Europe since Napoleon by David Thomson




Some time ago, in connection with a different book, I wrote a review that essentially began: “Once in a while, just once in a while, one comes across a book so impressive, so erudite, and so informative that it leaves the reader in awe.” for its achievement and fully rewarded for the experience of reading it.” I did not expect to find another book in the near future to which that description would also apply. I’ve done just that, and my life is immeasurably richer as a result.

The title, Europe since Napoleon, communicates what the book is about. This is not a story from the United States, Asia, China, South America or Africa. Europe is the focus, but the vision is not myopic in any sense. During the period in question, history, of course, documents that some European powers were imperial powers, claiming ownership and rule of colonies all over the world, indeed, on every continent. There was also the detail of two World Wars, which have been given that title because the conflict was almost global in scale. Hence Europe Since Napoleon addresses many aspects of history, politics, and economics that relate to the global interests of European nations, and as such, this book, at least in this reader’s opinion, becomes more a Eurocentric view of world history. rather than a closer discussion of a specific continent. And it must also be added that any Eurocentrism arises almost out of focus, and not from any form of bias or sense of superiority.

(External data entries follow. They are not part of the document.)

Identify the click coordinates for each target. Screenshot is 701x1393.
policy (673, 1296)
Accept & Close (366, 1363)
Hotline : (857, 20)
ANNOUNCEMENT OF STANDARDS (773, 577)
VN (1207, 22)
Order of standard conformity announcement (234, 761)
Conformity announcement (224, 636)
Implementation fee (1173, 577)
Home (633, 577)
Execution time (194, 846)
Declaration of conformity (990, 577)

However, there is a problem with the title of the book. Europe since Napoleon implies that it could start at the end of the French imperial era, but Europe since Napoleon begins by looking at the circumstances and events that led to Napoleon’s assumption of power. We begin, therefore, with a discussion of pre-revolutionary France and the revolution itself, for it was from these events that the opportunity arose for Napoleon’s assumption of power.

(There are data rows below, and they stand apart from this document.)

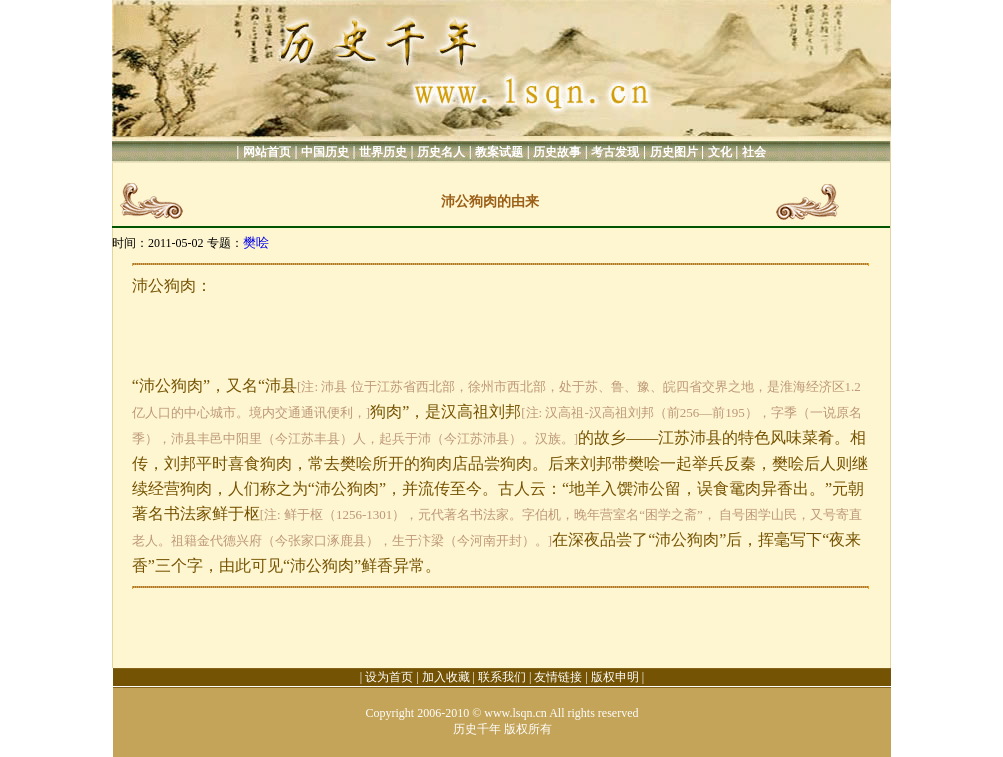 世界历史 (383, 152)
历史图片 (674, 152)
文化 (720, 152)
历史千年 (477, 729)
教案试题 (499, 152)
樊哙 (256, 242)
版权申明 (615, 677)
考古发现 (615, 152)
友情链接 (558, 677)
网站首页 (267, 152)
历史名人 (441, 152)
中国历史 (325, 152)
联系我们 (502, 677)
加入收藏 (446, 677)
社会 (754, 152)
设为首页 (389, 677)
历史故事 (557, 152) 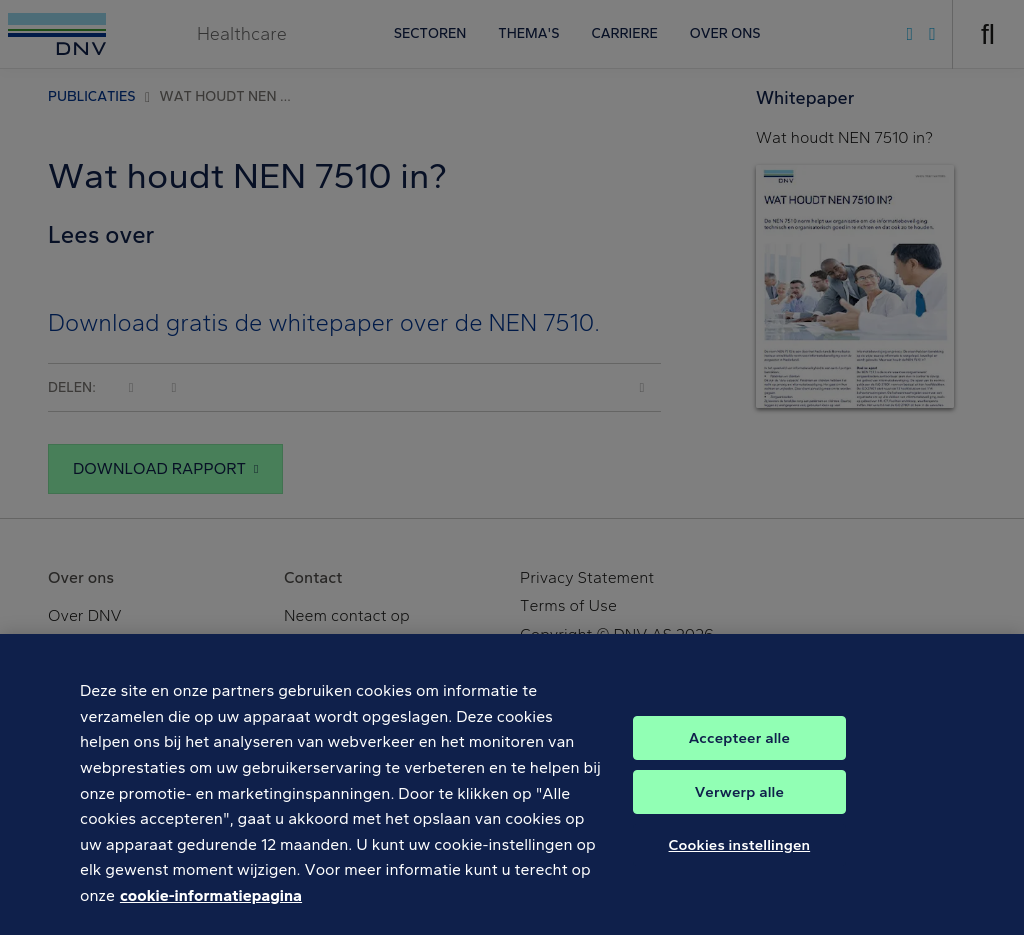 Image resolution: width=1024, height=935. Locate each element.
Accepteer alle (739, 752)
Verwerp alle (739, 806)
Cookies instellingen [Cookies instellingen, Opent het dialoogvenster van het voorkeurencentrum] (740, 859)
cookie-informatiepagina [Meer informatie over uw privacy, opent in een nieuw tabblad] (211, 909) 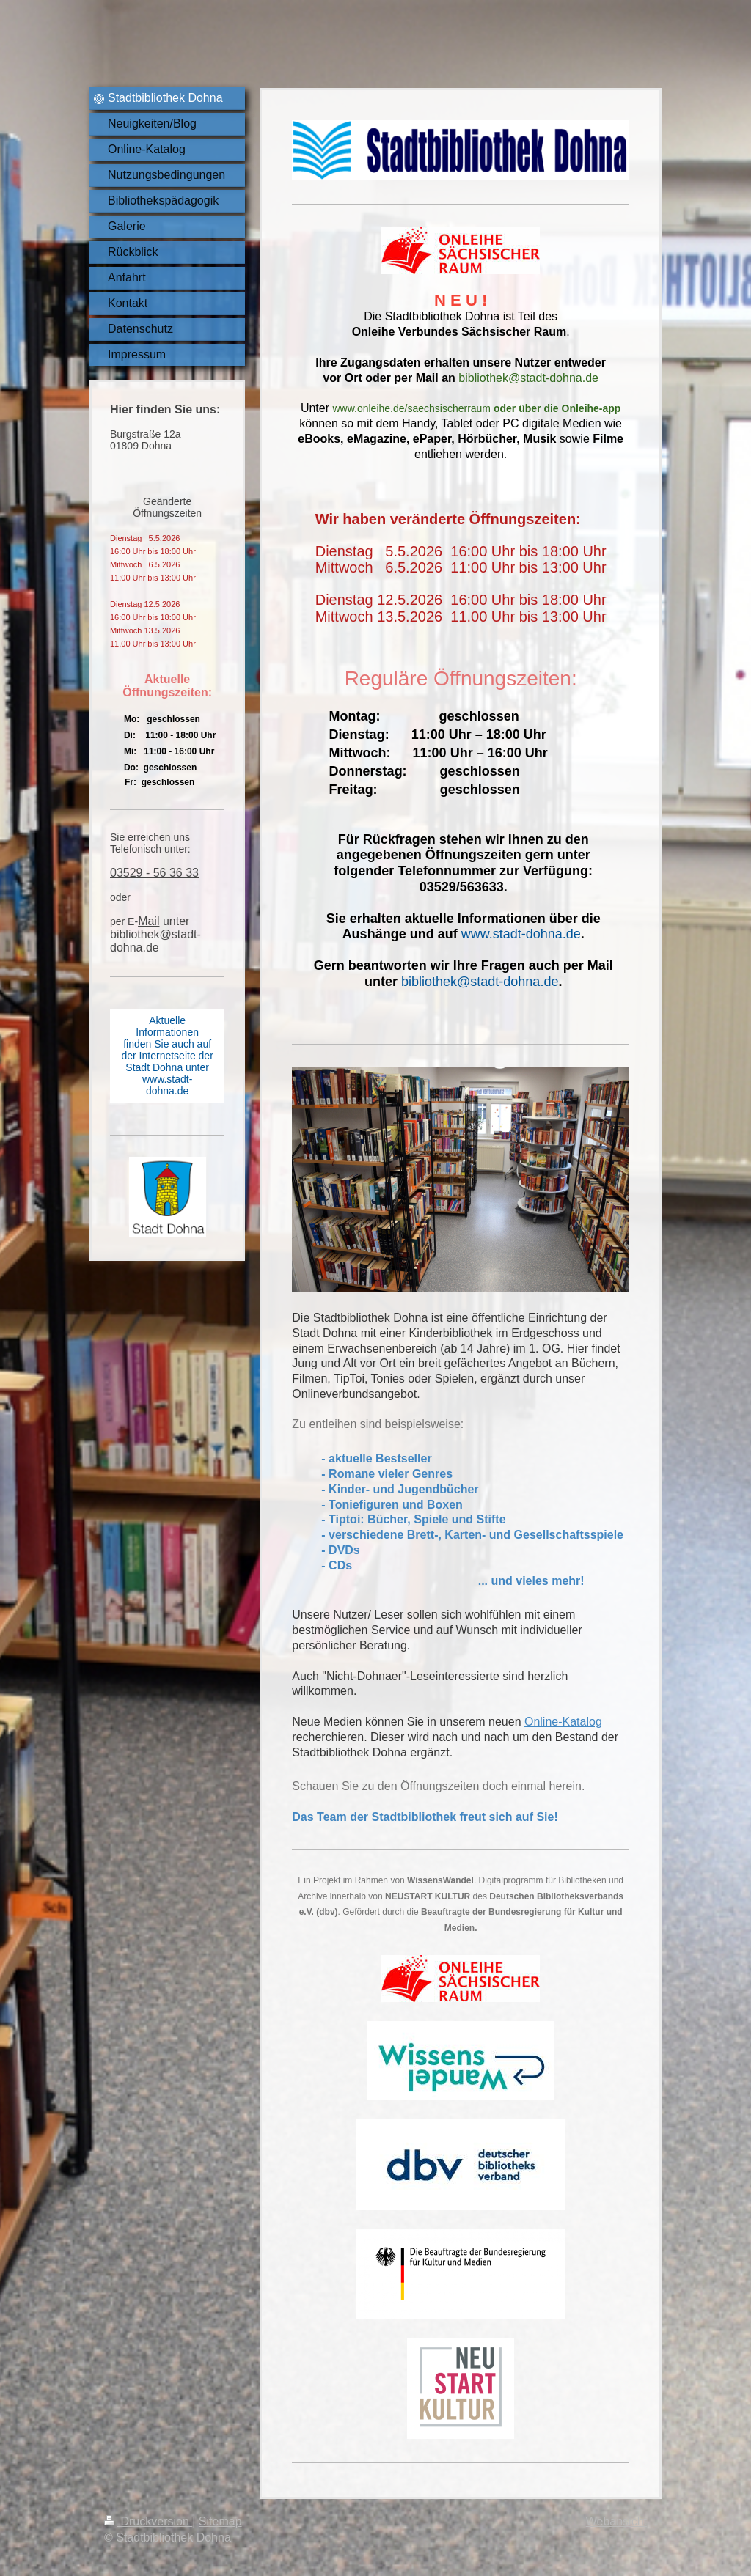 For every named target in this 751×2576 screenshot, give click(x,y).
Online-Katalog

The Napoleonic wars, peace, reform, revolution, socialism, work, the economy, Russian expansion, nationalism, the creation of Italy and Germany, the Franco-Prussian war and the Paris Commune have passed and we still half of the two centuries of coverage of the book remain to be completed. Of course, the Berlin Conference follows, the partition of Africa, the taking over of the rest of the world to turn it into European advantage zones, the Great War, another revolution, boom, depression, strike, major war, atomic bombs, the Curtain of Steel, the suggestion of international cooperation, the rise of science, the nuclear age and the molecular age.

Of course, Europe since Napoleon, like any work of synthesis, cannot even address the claim to be comprehensive. But in his book, David Thomson regularly illustrates how the big issues of the day redraw the map, forge new alliances, create opportunities and transform people’s lives. The author wrote over 400,000 words in almost 1,000 pages and at the end provides a comprehensive bibliography of works that he has undoubtedly read to provide greater depth on most of the topics covered in the book.

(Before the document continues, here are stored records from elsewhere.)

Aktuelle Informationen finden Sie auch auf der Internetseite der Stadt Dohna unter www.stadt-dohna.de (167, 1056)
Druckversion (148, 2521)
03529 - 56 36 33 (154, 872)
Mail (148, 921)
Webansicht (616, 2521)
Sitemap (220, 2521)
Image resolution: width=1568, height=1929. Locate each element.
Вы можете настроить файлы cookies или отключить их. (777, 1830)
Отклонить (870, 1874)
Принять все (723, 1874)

But the real strength of Europe since Napoleon is not its coverage, nor its depiction of the events it enumerates, but its narrative. Throughout David Thompson resists the temptation to simply list facts, opting instead for a fluid narrative style that, it must be said, assumes a modicum of prior knowledge. But what if the reader gains from this apparently stylistic plot is a rather brilliant contextualization, a synthesis, and therefore an understanding. This is a thousand page history book that is simply a joy to read, from page one to page 946, to be precise, not counting the appendices.

And, if the above weren’t praise enough, the author’s concluding remarks, written in the 1960s, are ostensibly predictions of where the human race may go in the coming decades and are nothing short of eye-opening. David Thompson not only takes a broader view of history, but also demonstrates a true intellectual vision that is impressive in its scope and exciting in its optimism. Reading this vision sixty years later, one can only wonder, how did this happen on Earth? How did we end up here on Earth? And, after reading this book, the one thing that history has repeatedly taught us is that we can catalogue, describe, and understand, but also that we must not predict, and we must not take anything for granted. History is a guide, but it never repeats itself, never brings us back to the familiar. That was how it happened. What a magnificent book!